Regarding the relationship between the factors, it was decided to take a slightly different approach than usual. When creating a model or index of customer satisfaction, researchers usually look for (and find) factors that affect customer satisfaction and consequently loyalty (see e.g., Fornell et al., Citation1996; Türkyilmaz & Özkan, Citation2007) and competitiveness (Aghamirian et al., Citation2015). Although we used variables similar to those authors, it was decided to first of all divide the factors into two groups, where the factors in one group can be labelled as causes, i.e., explanatory variables (perceived quality = PQ; perceived value = PV; customer satisfaction = CS; product knowledge = PK) and the second group of factors as consequences, i.e., the response variable (customer expectation = CE; customer loyalty = CL; competitiveness = C). This division is considered to be appropriate for investigating general customer satisfaction, where there is an examination of overall customer satisfaction with the purchase of a product over the long term, when the customer buys the product repeatedly. This leads to mutual interaction between the variables where the causes then become effects, and the effects become the causes, as suggested by Hsieh and Yuan (Citation2010). It is possible, therefore, to define three basic equations2 representing three hypotheses, and simultaneously form a model of the relationship between the variables pertaining to customer satisfaction: CE = f(PQ, PV, CS, PK)CL = f(PQ, PV, CS, PK)C = f(PQ, PV, CS, PK)
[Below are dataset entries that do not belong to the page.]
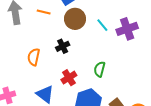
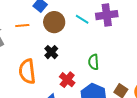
purple cross: (127, 29) -> (107, 15), turned 30
orange semicircle: (34, 57) -> (27, 71), size x1.4

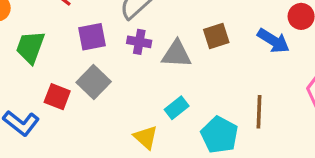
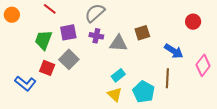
blue arrow: (273, 41) -> (174, 51), moved
green trapezoid: (30, 47) -> (43, 40), moved
yellow triangle: (146, 137) -> (115, 94), moved

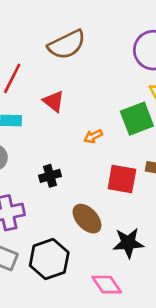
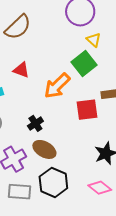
orange arrow: (93, 136) -> (57, 86), size x2.0
brown ellipse: (87, 219) -> (44, 149), moved

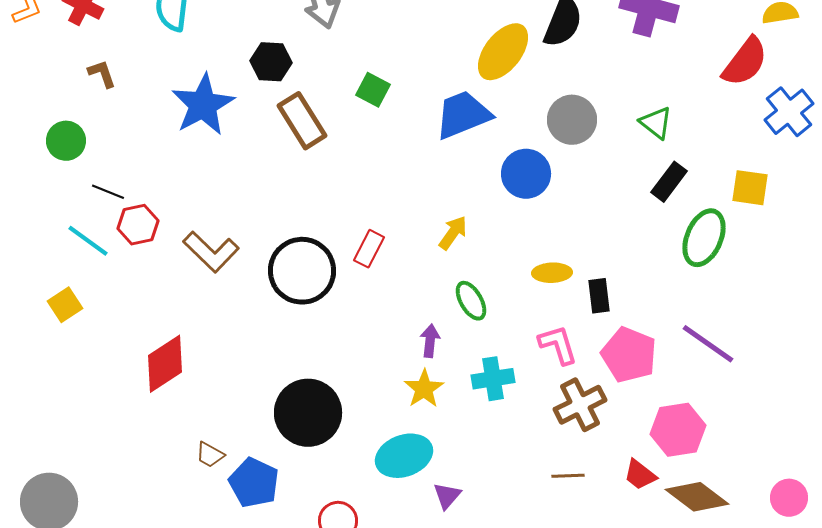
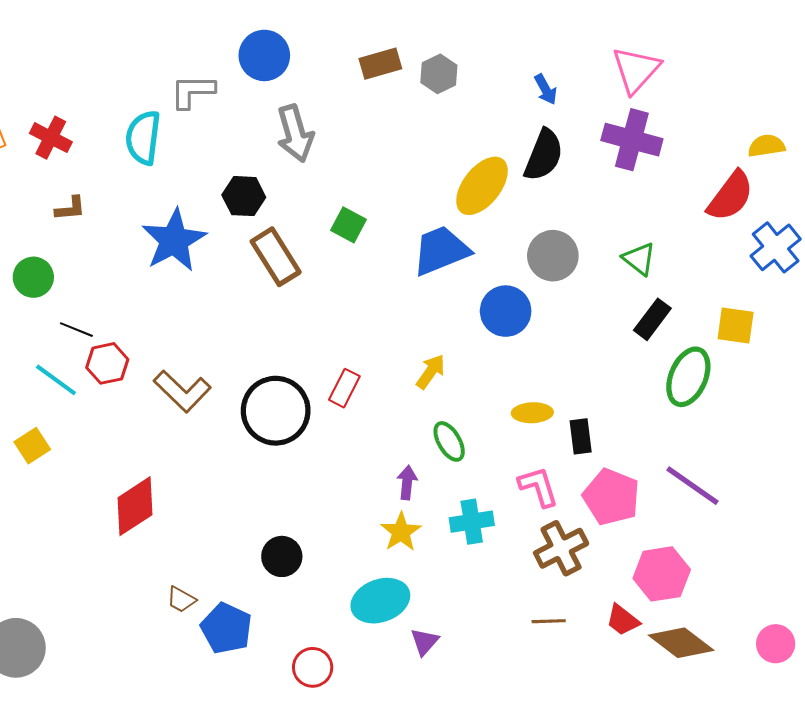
brown L-shape: (102, 74) -> (70, 208), turned 104
black circle: (308, 413) -> (282, 556), size x0.6

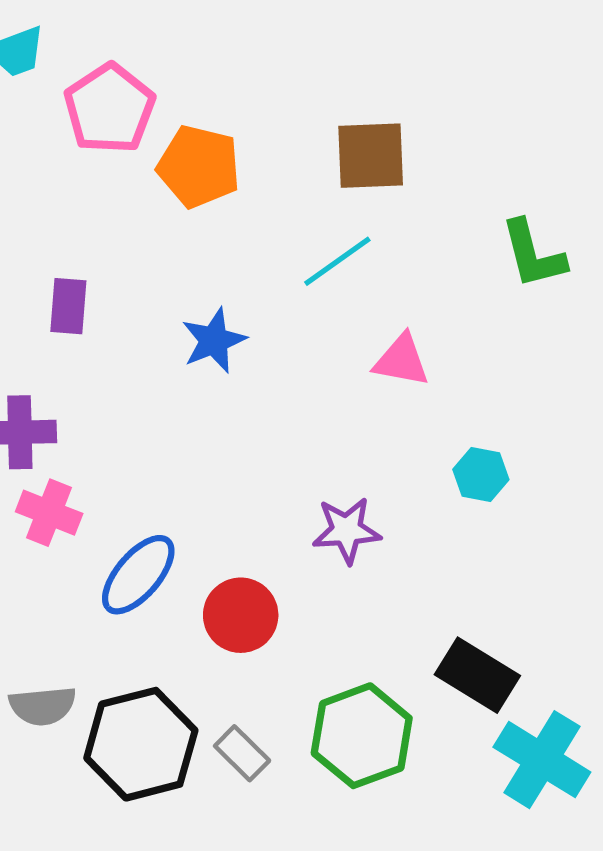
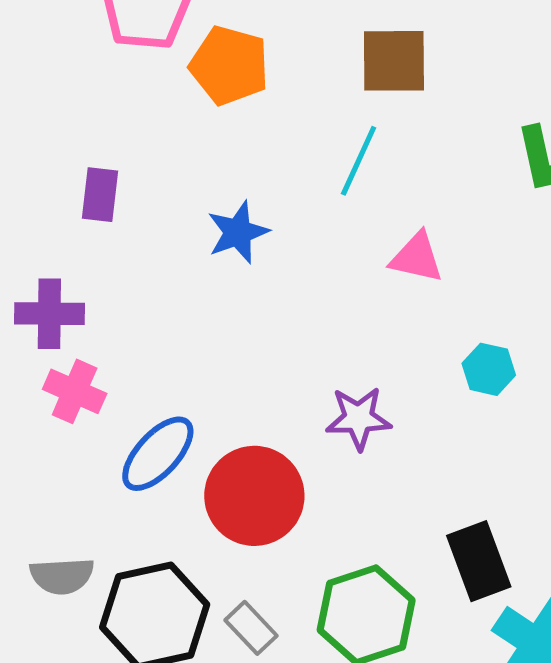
cyan line: (337, 261) -> (359, 161), turned -32
red circle: (241, 615) -> (254, 496), size x1.4
black rectangle: (477, 675) -> (479, 561), turned 36

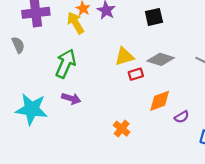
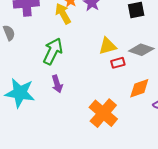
purple arrow: (71, 99) -> (57, 84), turned 54
orange cross: (122, 129) -> (103, 113), size x1.8

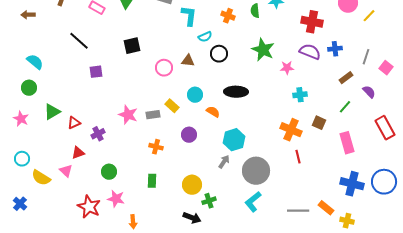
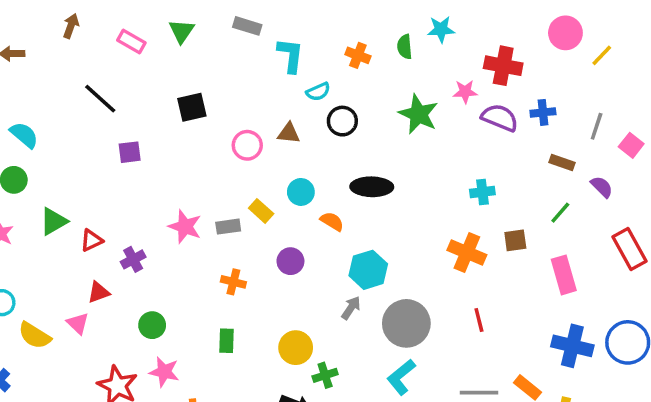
pink star: (287, 68) -> (465, 92), moved
brown rectangle: (346, 78) -> (562, 163), turned 56
brown square: (319, 123) -> (515, 240), turned -32
red line: (298, 157) -> (479, 320), moved

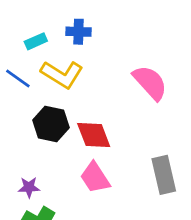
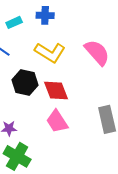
yellow L-shape: (62, 74) -> (50, 52), moved

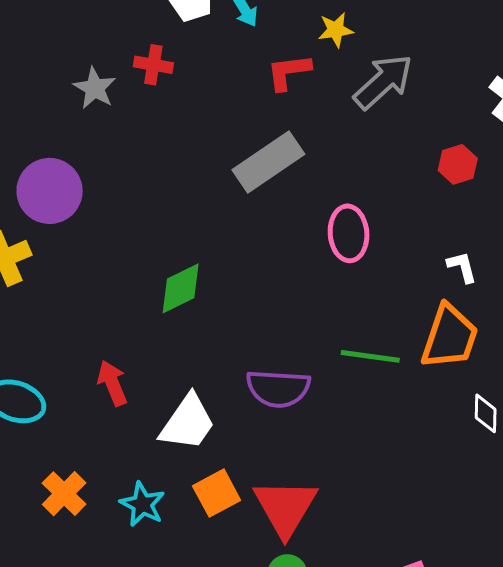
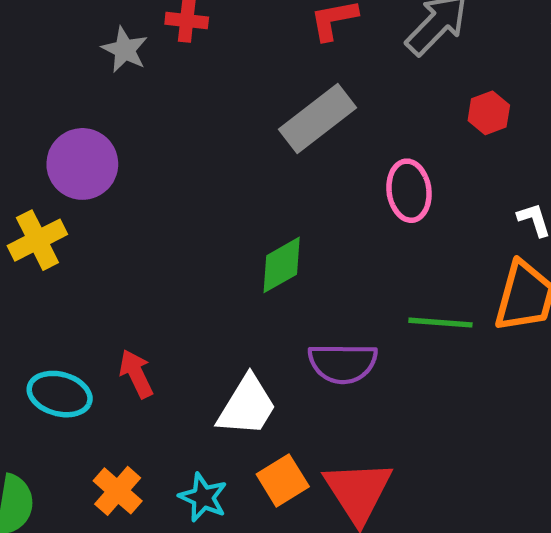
red hexagon: (458, 164) -> (489, 113), moved
green diamond: (181, 288) -> (282, 265), moved
red arrow: (112, 383) -> (136, 374), moved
In the first equation, customer expectation (CE) is affected by four factors: PQ, PV, CS, PK. The second and fourth questions in the questionnaire relating to customer expectation (CE2, CE4) show that, based on repeat purchase, the customer could create expectations that can then be compared to reality when making the next purchase. It can, therefore, be assumed that the values of perceived quality (PQ) and customer satisfaction (CS) should have an influence on customer expectation for further (repeat) purchases. The construction of questions relating to the CE factor show that at the time of the research, the expectation created (based on past purchases) could be influenced by factors PQ and CS. In the case of the customer satisfaction (CS) factor, satisfaction with the product and the customerʼs purchase are reflected in their future expectations, i.e., expectation fluctuates, based on changes in customer satisfaction. The greater the customer satisfaction, the higher the expectation. Similarly, the greater the perceived quality of the product, the higher the expectation of the customer. Perceived value (PV) is also constructed in a very similar manner, focusing on an evaluation of the relationship between the price and quality of the product and its components. This evaluation then helps to create expectation, or the level of the evaluation of this relationship is then projected onto customer expectation, and the higher the perceived value (and the lower the ratio of price versus quality), the higher the customer expectation. Repeated purchase is also reflected in product knowledge (PK) and its fluctuation, i.e., that this knowledge should influence customer expectation. The greater the customer’s product knowledge, the higher the customer’s expectation.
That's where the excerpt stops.